Dear Mr. Dad: I’m a single dad with an 8-year-old daughter. She and I are very close, but something has come between us: her hair. She sees other girls her age on TV, movies, or even at school and they all seem to have these amazing hairstyles and fancy arrangements.
My daughter keeps asking me to do something like that for her, but I’m not even completely sure I understand the difference between pigtails and ponytails. I can see that to my daughter, hair is a big deal and I’d really like to give her what she wants.
A: As the father of three daughters I can’t even count the number of hours I spent conditioning hair (not mine) and combing out snarls that seemed big enough to house an entire family of hawks.
Or the days I spent shaking my head in amazement as a straight-haired-daughter used some kind of medieval torture instrument to curl her hair, while her wavy-haired sister used an equally frightening tool to straighten hers.
So I definitely feel your pain. The good news is that there is hope.
The even better news is that the fact that your daughter wants you to help her with her hair is a huge compliment. It may seem a little silly to you, but every minute you spend elbow-deep in your daughter’s locks brings you closer together and strengthens your relationship.
The first thing you need to do is get familiar with the tools of the trade. Since your daughter is only 8, you probably won’t have to worry about hair dryers, rollers, or curling and straightening irons for another few years. If you’re lucky.
But spend a few minutes walking the hair-care aisles at your local store and check out the 6,375 types of brushes, combs, and accessories. There’s a big difference between a scrunchie and a regular pony tail holder (do not, under any circumstances, use a rubber band), butterfly clips, snap clips, and barrettes, hard headbands and stretchy ones.
Take a quick walk through the shampoo department and get ready to refinance your house. You may be able to get away with the Costco brand right now, but take a lesson from my oldest daughter who came back home after her freshman year of college.

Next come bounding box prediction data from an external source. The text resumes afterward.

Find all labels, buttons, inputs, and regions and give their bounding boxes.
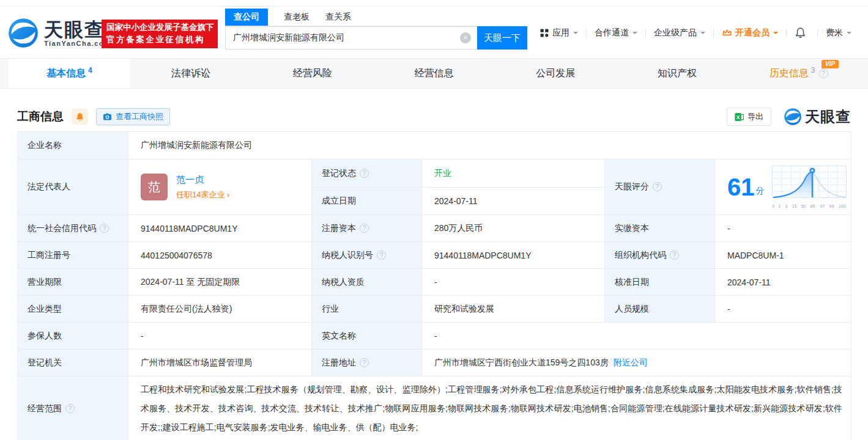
nav-enterprise-products[interactable]: 企业级产品 — [654, 28, 705, 38]
svg-text:X: X — [736, 114, 740, 120]
reg-capital-value: 280万人民币 — [422, 215, 605, 242]
page-tabbar: 基本信息 4 法律诉讼 经营风险 经营信息 公司发展 知识产权 VIP 历史信息… — [0, 58, 868, 89]
business-scope-value: 工程和技术研究和试验发展;工程技术服务（规划管理、勘察、设计、监理除外）;工程管… — [128, 376, 851, 440]
nav-notifications[interactable] — [795, 27, 809, 38]
top-divider — [0, 6, 868, 7]
help-icon[interactable] — [360, 358, 369, 367]
staff-size-label: 人员规模 — [605, 296, 715, 323]
chevron-down-icon — [573, 32, 578, 37]
business-snapshot-button[interactable]: 查看工商快照 — [96, 108, 170, 125]
help-icon[interactable] — [65, 404, 75, 413]
business-info-table: 企业名称 广州增城润安新能源有限公司 法定代表人 范 范一贞 任职14家企业 ›… — [17, 131, 851, 440]
insured-count-value: - — [128, 323, 312, 350]
chevron-down-icon — [773, 32, 778, 37]
english-name-label: 英文名称 — [312, 323, 422, 350]
reg-number-value: 440125004076578 — [128, 242, 312, 269]
apps-grid-icon — [540, 28, 549, 38]
tianyancha-logo-icon — [784, 108, 802, 126]
org-code-label: 组织机构代码 — [605, 242, 715, 269]
reg-address-value: 广州市增城区宁西街创业大道159号之四103房附近公司 — [422, 350, 851, 376]
help-icon[interactable] — [653, 182, 662, 191]
subscribe-bell-button[interactable] — [72, 109, 87, 125]
paid-capital-label: 实缴资本 — [605, 215, 715, 242]
industry-label: 行业 — [312, 296, 422, 323]
watermark-logo: 天眼查 — [784, 107, 851, 127]
paid-capital-value: - — [715, 215, 851, 242]
tab-legal-proceedings[interactable]: 法律诉讼 — [130, 59, 252, 88]
org-code-value: MADPC8UM-1 — [715, 242, 851, 269]
table-row: 登记机关 广州市增城区市场监督管理局 注册地址 广州市增城区宁西街创业大道159… — [18, 350, 851, 376]
tab-business-info[interactable]: 经营信息 — [373, 59, 495, 88]
reg-status-label: 登记状态 — [312, 160, 422, 188]
table-row: 企业类型 有限责任公司(法人独资) 行业 研究和试验发展 人员规模 - — [18, 296, 851, 323]
tianyancha-logo[interactable]: 天眼查 TianYanCha.com — [7, 17, 111, 49]
taxpayer-id-value: 91440118MADPC8UM1Y — [422, 242, 605, 269]
legal-rep-label: 法定代表人 — [18, 160, 128, 215]
section-header: 工商信息 查看工商快照 X 导出 — [17, 105, 851, 128]
reg-authority-label: 登记机关 — [18, 350, 128, 376]
watermark-text: 天眼查 — [805, 107, 851, 127]
chevron-down-icon — [700, 32, 705, 37]
top-navigation: 应用 合作通道 企业级产品 开通会员 费米 — [532, 27, 859, 38]
excel-icon: X — [735, 112, 744, 122]
bell-icon — [75, 112, 84, 122]
search-input[interactable] — [225, 26, 477, 50]
nav-divider — [786, 29, 787, 37]
establish-date-value: 2024-07-11 — [422, 188, 605, 215]
vip-badge: VIP — [822, 60, 839, 68]
nav-user-menu[interactable]: 费米 — [826, 28, 851, 38]
tab-operating-risk[interactable]: 经营风险 — [251, 59, 373, 88]
export-button[interactable]: X 导出 — [727, 108, 771, 126]
tab-count: 3 — [811, 66, 815, 75]
business-term-label: 营业期限 — [18, 269, 128, 296]
tab-company-development[interactable]: 公司发展 — [495, 59, 617, 88]
search-tab-boss[interactable]: 查老板 — [284, 9, 310, 26]
help-icon[interactable] — [100, 224, 109, 233]
tab-intellectual-property[interactable]: 知识产权 — [617, 59, 738, 88]
nav-divider — [645, 29, 646, 37]
nav-cooperation[interactable]: 合作通道 — [595, 28, 637, 38]
nearby-companies-link[interactable]: 附近公司 — [614, 358, 648, 367]
score-unit: 分 — [756, 186, 765, 197]
credit-code-value: 91440118MADPC8UM1Y — [128, 215, 312, 242]
search-tab-company[interactable]: 查公司 — [225, 9, 268, 26]
nav-divider — [817, 29, 818, 37]
establish-date-label: 成立日期 — [312, 188, 422, 215]
business-scope-label: 经营范围 — [18, 376, 128, 440]
reg-number-label: 工商注册号 — [18, 242, 128, 269]
help-icon[interactable] — [360, 169, 369, 178]
insured-count-label: 参保人数 — [18, 323, 128, 350]
nav-divider — [586, 29, 587, 37]
nav-apps[interactable]: 应用 — [540, 28, 578, 38]
taxpayer-id-label: 纳税人识别号 — [312, 242, 422, 269]
tab-history-info[interactable]: VIP 历史信息 3 — [738, 59, 859, 88]
english-name-value: - — [422, 323, 851, 350]
company-type-value: 有限责任公司(法人独资) — [128, 296, 312, 323]
legal-rep-positions-link[interactable]: 任职14家企业 › — [176, 189, 229, 200]
help-icon[interactable] — [670, 251, 679, 260]
credit-code-label: 统一社会信用代码 — [18, 215, 128, 242]
tab-basic-info[interactable]: 基本信息 4 — [9, 59, 130, 88]
reg-capital-label: 注册资本 — [312, 215, 422, 242]
company-name-label: 企业名称 — [18, 132, 128, 160]
chevron-down-icon — [632, 32, 637, 37]
search-button[interactable]: 天眼一下 — [477, 26, 527, 50]
nav-divider — [713, 29, 714, 37]
nav-open-vip[interactable]: 开通会员 — [722, 28, 778, 38]
clear-icon[interactable] — [460, 32, 471, 43]
legal-rep-name-link[interactable]: 范一贞 — [176, 174, 229, 186]
legal-rep-value: 范 范一贞 任职14家企业 › — [128, 160, 312, 215]
company-type-label: 企业类型 — [18, 296, 128, 323]
camera-icon — [103, 112, 112, 121]
business-term-value: 2024-07-11 至 无固定期限 — [128, 269, 312, 296]
badge-line2: 官方备案企业征信机构 — [106, 34, 213, 46]
help-icon[interactable] — [360, 224, 369, 233]
search-tab-relation[interactable]: 查关系 — [325, 9, 351, 26]
legal-rep-avatar[interactable]: 范 — [141, 174, 168, 200]
help-icon[interactable] — [819, 69, 828, 78]
tab-count: 4 — [88, 66, 92, 75]
staff-size-value: - — [715, 296, 851, 323]
help-icon[interactable] — [377, 251, 386, 260]
table-row: 参保人数 - 英文名称 - — [18, 323, 851, 350]
approval-date-value: 2024-07-11 — [715, 269, 851, 296]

After rummaging through every closet in the house, she held up a bottle of generic shampoo and sneeringly asked: “Don’t you have anything more expensive?”
Now all that’s left is to roll up your sleeves and create designer hairdos.
For that, I recommend Cozy Friedman’s “Guide to Girls’ Hair: The Cutest Cuts and Sweetest Hairstyles to Do at Home.” Friedman, a New York kids’ stylist, will walk you through creating ponytails, pigtails, braids along with a rather optimistic estimate of how long it might take to do.